EXERCISE DETAILS:
The listing below should be written out word for word, with its pictures removed.

DATASET:

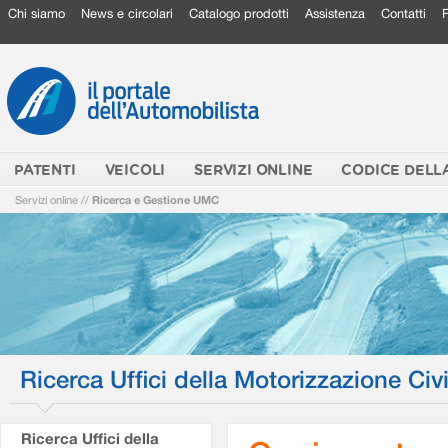
Chi siamo
News e circolari
Catalogo prodotti
Assistenza
Contatti
PATENTI
VEICOLI
SERVIZI ONLINE
CODICE DELL
Servizi online
//
Ricerca e Gestione UMC
Ricerca Uffici della Motorizzazione Civi
Ricerca Uffici della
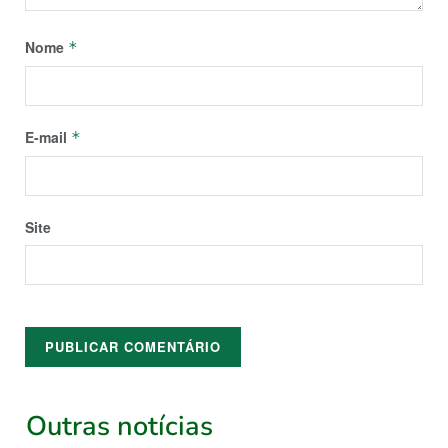
Nome
*
E-mail
*
Site
Outras notícias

SOLUTION:
Chi siamo
News e circolari
Catalogo prodotti
Assistenza
Contatti
PATENTI
VEICOLI
SERVIZI ONLINE
CODICE DELL
Servizi online
//
Ricerca e Gestione UMC
Ricerca Uffici della Motorizzazione Civi
Ricerca Uffici della
Nome
*
E-mail
*
Site
Outras notícias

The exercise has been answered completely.